The DFEH worries that if this settlement goes through, it will lose the opportunity to pursue further damages at a state court level, since this settlement would be happening on a federal level.
“The DFEH will continue to vigorously prosecute its action against Activision in California state court,” DFEH spokesperson Fahizah Alim said in a statement to The Washington Post. “In recent weeks, DFEH defeated Activision’s request that the Court dismiss DFEH’s case, and DFEH has sought documents and other evidence of sexual harassment, discrimination, and retaliation violations over many years by Activision. The Court has set a trial date in February 2023.”
A lawyer The Washington Post spoke to said claimants for both the EEOC’s case, which is getting primed for a settlement, and the DFEH’s suit could opt-in to receive compensation from this $18 million settlement. However, if they do choose to do that, they would be disqualified from continuing forward in the DFEH suit. The DFEH does not want this to happen, which is why it and the EEOC are at odds with each other in regards to these lawsuits.
If this $18 million settlement is approved, it would be the EEOC’s second-largest sexual harassment settlement ever negotiated by the federal agency.

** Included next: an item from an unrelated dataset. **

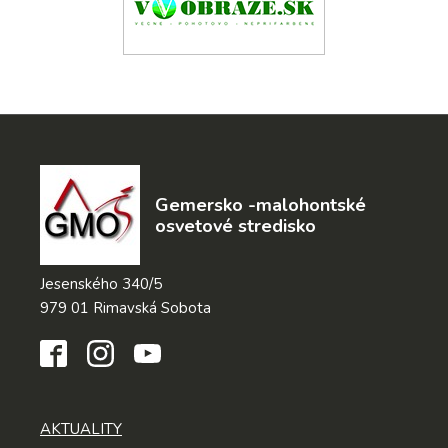
Gemersko -malohontské
osvetové stredisko
Jesenského 340/5
979 01 Rimavská Sobota
AKTUALITY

According to The Washington Post’s report, money from the $18 million settlement will go toward creating harassment and discrimination prevention programs at Activision Blizzard, to be audited by the EEOC. Leftover funding could go to charities related to women in gaming, or charities committed to spreading awareness of gender equality issues in gaming.
Speaking non-monetarily, this settlement includes provisions that require Activision Blizzard to expand its mental health counseling services and add new personnel evaluation processes that allow employees to leave feedback in regards to their bosses, according to The Washington Post. On top of that, an independent equal-opportunity employment expert will have to be hired by Activision Blizzard and they will report to the EEOC, and the company will also be required to give mandatory sexual harassment training. These terms would remain for three years and if Activision Blizzard breaks the terms, the EEOC could seek monetary relief.